57 Wolf Pack Search Algorithm

In this section, we will introduce another wolf (in particular, wolf pack search behaviour) inspired CI algorithm (Cordoni 2009, Heylighen 1992).

57.1 Fundamentals of Wolf Pack Search Algorithm

Wolf pack search (WPS) algorithm was originally proposed by Yang et al. (2007).
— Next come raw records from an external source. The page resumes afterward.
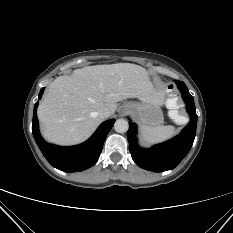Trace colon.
<instances>
[{"label":"colon","instance_id":"1","mask_svg":"<svg viewBox=\"0 0 233 233\" xmlns=\"http://www.w3.org/2000/svg\"><path fill=\"white\" fill-rule=\"evenodd\" d=\"M168 109L171 117L175 121H181L182 116L178 108V100L175 96L171 95L167 101Z\"/></svg>","mask_w":233,"mask_h":233}]
</instances>
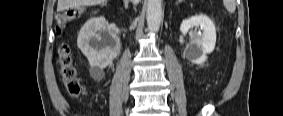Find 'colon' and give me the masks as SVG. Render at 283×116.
<instances>
[{
	"instance_id": "5ec220e1",
	"label": "colon",
	"mask_w": 283,
	"mask_h": 116,
	"mask_svg": "<svg viewBox=\"0 0 283 116\" xmlns=\"http://www.w3.org/2000/svg\"><path fill=\"white\" fill-rule=\"evenodd\" d=\"M82 13L79 7L68 9L57 16V26L61 31L68 23L77 19ZM57 61L60 67L63 86L71 97H78L81 93V85L77 76L70 47L62 43L57 48Z\"/></svg>"
}]
</instances>
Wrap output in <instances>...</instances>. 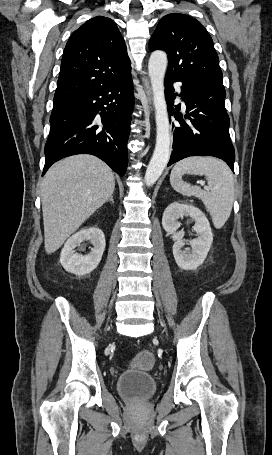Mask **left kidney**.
<instances>
[{
	"label": "left kidney",
	"instance_id": "left-kidney-1",
	"mask_svg": "<svg viewBox=\"0 0 272 455\" xmlns=\"http://www.w3.org/2000/svg\"><path fill=\"white\" fill-rule=\"evenodd\" d=\"M189 216L195 221L193 230L197 233V238L190 240L191 251L182 250L183 231H178L179 218ZM162 226L171 235L173 244V255L177 265L184 270H195L205 260L213 242V234L208 219L205 214L195 206L174 202L170 204L163 213Z\"/></svg>",
	"mask_w": 272,
	"mask_h": 455
}]
</instances>
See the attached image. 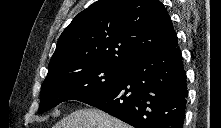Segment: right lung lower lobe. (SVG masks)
<instances>
[{"label": "right lung lower lobe", "instance_id": "98d812e1", "mask_svg": "<svg viewBox=\"0 0 221 128\" xmlns=\"http://www.w3.org/2000/svg\"><path fill=\"white\" fill-rule=\"evenodd\" d=\"M187 95L176 46L136 60L118 82L81 102L135 128H183Z\"/></svg>", "mask_w": 221, "mask_h": 128}]
</instances>
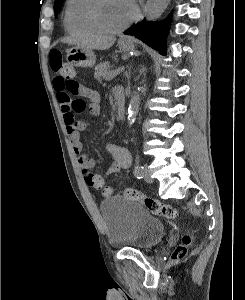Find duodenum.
<instances>
[{
  "label": "duodenum",
  "mask_w": 245,
  "mask_h": 300,
  "mask_svg": "<svg viewBox=\"0 0 245 300\" xmlns=\"http://www.w3.org/2000/svg\"><path fill=\"white\" fill-rule=\"evenodd\" d=\"M115 99H116V111H117V116L120 120L124 118L125 115V99L124 95L120 92L117 91L115 93Z\"/></svg>",
  "instance_id": "obj_1"
}]
</instances>
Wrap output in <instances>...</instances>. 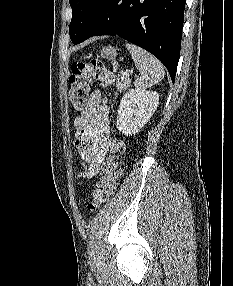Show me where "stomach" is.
Returning <instances> with one entry per match:
<instances>
[{"label": "stomach", "mask_w": 233, "mask_h": 286, "mask_svg": "<svg viewBox=\"0 0 233 286\" xmlns=\"http://www.w3.org/2000/svg\"><path fill=\"white\" fill-rule=\"evenodd\" d=\"M116 54H117L116 49L112 46H109V47L103 48L101 50L100 56L102 58H106V59H110V60L114 61Z\"/></svg>", "instance_id": "obj_1"}]
</instances>
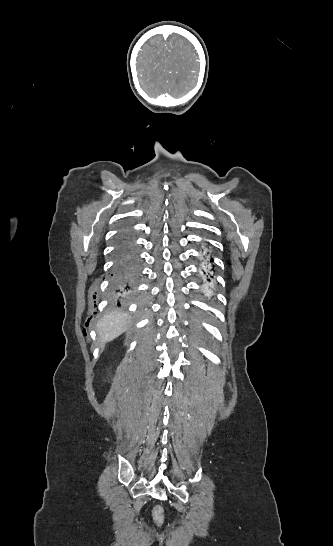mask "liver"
<instances>
[{
  "label": "liver",
  "mask_w": 333,
  "mask_h": 546,
  "mask_svg": "<svg viewBox=\"0 0 333 546\" xmlns=\"http://www.w3.org/2000/svg\"><path fill=\"white\" fill-rule=\"evenodd\" d=\"M130 316L120 310H113L104 315L97 325L100 344L110 342L126 331Z\"/></svg>",
  "instance_id": "obj_1"
}]
</instances>
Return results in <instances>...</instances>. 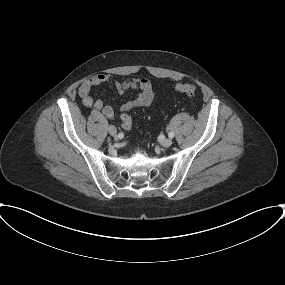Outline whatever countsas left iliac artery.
<instances>
[{"instance_id": "44dca946", "label": "left iliac artery", "mask_w": 285, "mask_h": 285, "mask_svg": "<svg viewBox=\"0 0 285 285\" xmlns=\"http://www.w3.org/2000/svg\"><path fill=\"white\" fill-rule=\"evenodd\" d=\"M168 136H169V138H173L174 137V133L173 132H169Z\"/></svg>"}]
</instances>
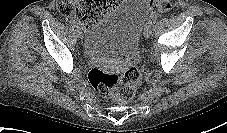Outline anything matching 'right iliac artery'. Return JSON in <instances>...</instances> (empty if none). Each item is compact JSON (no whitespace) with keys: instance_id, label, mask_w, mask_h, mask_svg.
Instances as JSON below:
<instances>
[{"instance_id":"82829eb1","label":"right iliac artery","mask_w":227,"mask_h":133,"mask_svg":"<svg viewBox=\"0 0 227 133\" xmlns=\"http://www.w3.org/2000/svg\"><path fill=\"white\" fill-rule=\"evenodd\" d=\"M70 23L73 27H79L76 20H71Z\"/></svg>"}]
</instances>
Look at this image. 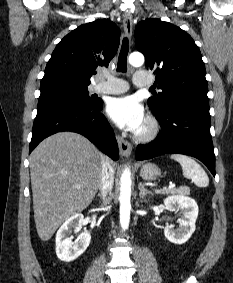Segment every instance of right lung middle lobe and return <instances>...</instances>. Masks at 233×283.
Returning <instances> with one entry per match:
<instances>
[{"instance_id":"right-lung-middle-lobe-1","label":"right lung middle lobe","mask_w":233,"mask_h":283,"mask_svg":"<svg viewBox=\"0 0 233 283\" xmlns=\"http://www.w3.org/2000/svg\"><path fill=\"white\" fill-rule=\"evenodd\" d=\"M88 86L80 85L67 80H51L41 82L40 84V100L50 98H61L80 102L87 105H93L99 102L93 96H89Z\"/></svg>"}]
</instances>
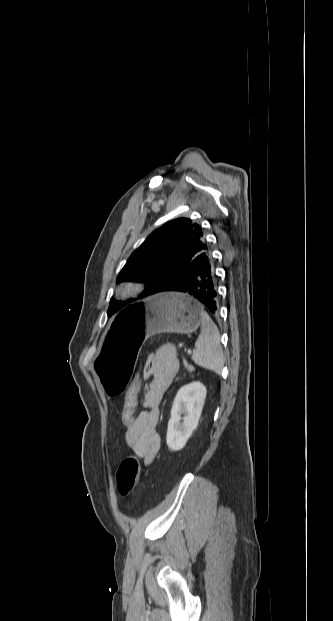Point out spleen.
I'll return each mask as SVG.
<instances>
[{"label":"spleen","instance_id":"spleen-1","mask_svg":"<svg viewBox=\"0 0 333 621\" xmlns=\"http://www.w3.org/2000/svg\"><path fill=\"white\" fill-rule=\"evenodd\" d=\"M192 359L200 367L221 374L224 355L220 344V333L210 316L205 312L201 322V333L195 342Z\"/></svg>","mask_w":333,"mask_h":621}]
</instances>
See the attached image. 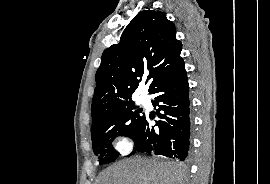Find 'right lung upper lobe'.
I'll use <instances>...</instances> for the list:
<instances>
[{
  "instance_id": "cb5924a9",
  "label": "right lung upper lobe",
  "mask_w": 270,
  "mask_h": 184,
  "mask_svg": "<svg viewBox=\"0 0 270 184\" xmlns=\"http://www.w3.org/2000/svg\"><path fill=\"white\" fill-rule=\"evenodd\" d=\"M182 44L174 24L155 10L140 11L123 31L120 42L101 57L92 100V124L131 102L142 77L149 91L181 60Z\"/></svg>"
}]
</instances>
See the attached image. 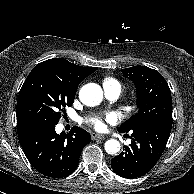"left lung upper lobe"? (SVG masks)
<instances>
[{"instance_id": "5c2ea615", "label": "left lung upper lobe", "mask_w": 194, "mask_h": 194, "mask_svg": "<svg viewBox=\"0 0 194 194\" xmlns=\"http://www.w3.org/2000/svg\"><path fill=\"white\" fill-rule=\"evenodd\" d=\"M121 72L136 85L139 111L118 128L119 132H129L139 122L172 119L171 91L157 70L133 66Z\"/></svg>"}]
</instances>
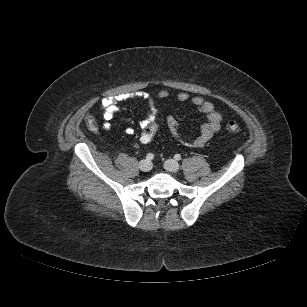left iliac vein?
Listing matches in <instances>:
<instances>
[{
	"label": "left iliac vein",
	"instance_id": "obj_1",
	"mask_svg": "<svg viewBox=\"0 0 307 307\" xmlns=\"http://www.w3.org/2000/svg\"><path fill=\"white\" fill-rule=\"evenodd\" d=\"M179 163L173 159H168L164 162V168L172 173H175L179 170Z\"/></svg>",
	"mask_w": 307,
	"mask_h": 307
}]
</instances>
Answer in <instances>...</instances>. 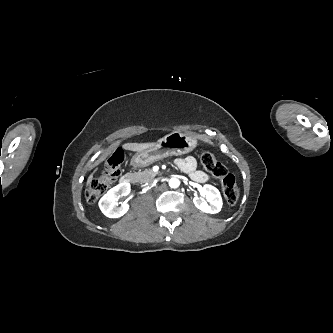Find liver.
I'll list each match as a JSON object with an SVG mask.
<instances>
[{"mask_svg":"<svg viewBox=\"0 0 333 333\" xmlns=\"http://www.w3.org/2000/svg\"><path fill=\"white\" fill-rule=\"evenodd\" d=\"M156 143H126L122 147L124 150H130L135 152H141L153 147ZM96 171V170H95ZM94 171V172H95ZM93 179V173L87 179V186H89Z\"/></svg>","mask_w":333,"mask_h":333,"instance_id":"6515ba94","label":"liver"}]
</instances>
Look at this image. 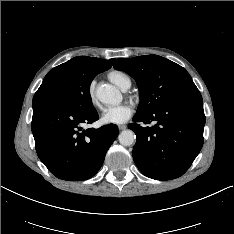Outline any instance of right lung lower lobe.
Returning <instances> with one entry per match:
<instances>
[{
  "mask_svg": "<svg viewBox=\"0 0 234 234\" xmlns=\"http://www.w3.org/2000/svg\"><path fill=\"white\" fill-rule=\"evenodd\" d=\"M98 120L93 107L79 110L57 102L33 104L31 130L40 160L57 178L81 181L94 176L118 136V127L82 129Z\"/></svg>",
  "mask_w": 234,
  "mask_h": 234,
  "instance_id": "right-lung-lower-lobe-1",
  "label": "right lung lower lobe"
}]
</instances>
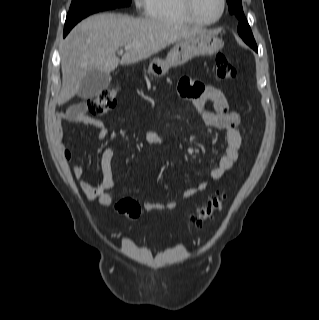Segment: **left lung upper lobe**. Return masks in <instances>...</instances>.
Masks as SVG:
<instances>
[{
	"mask_svg": "<svg viewBox=\"0 0 319 320\" xmlns=\"http://www.w3.org/2000/svg\"><path fill=\"white\" fill-rule=\"evenodd\" d=\"M229 6V12L235 15L239 20L238 33L242 39L254 50L257 49L256 42L254 40L251 28L244 16L241 0H227Z\"/></svg>",
	"mask_w": 319,
	"mask_h": 320,
	"instance_id": "left-lung-upper-lobe-1",
	"label": "left lung upper lobe"
}]
</instances>
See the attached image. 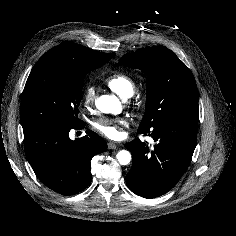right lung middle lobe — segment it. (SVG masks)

Briefly, WPS works as follows (Yang et al. 2007):

  • Initializing step.

  • Initializing a pack of wolves in a random manner.

  • Comparing and determining the best wolf \( GBest \) and its fitness \( GBFit \).

  • Circulating and updating the Eq. 17.198 (Yang et al. 2007):

$$ wolf_{new} = wolf + step \cdot {{\left( {GBest - wolf} \right)} \mathord{\left/ {\vphantom {{\left( {GBest - wolf} \right)} {\left| {GBest - wolf} \right|}}} \right. \kern-0pt} {\left| {GBest - wolf} \right|}}. $$
(17.198)
  • If the fitness of \( wolf_{new} \) is better than \( GBFit \), replacing \( GBest \) and \( GBFit \) with \( wolf_{new} \) and its corresponding fitness value, respectively.

57.2 Performance of WPS

In Yang et al. (2007), the WPS algorithm was hybridized with honeybee mating optimization algorithm to form WPS-MBO. By testing it on classical travelling salesman problem and a set of benchmark functions (e.g., Rosenbrock function, Schwefel function, and generalized Rastrigin function), the WPS-MBO showed a very attractive performance.

58 Conclusions

In this chapter, 56 emerging biology-based CI methodologies are discussed. Although most of them are still in their infancy, their usefulness has been demonstrated throughout the preliminary corresponding studies. Interested readers are referred to them as a starting point for a further exploration and exploitation of these innovative CI algorithms.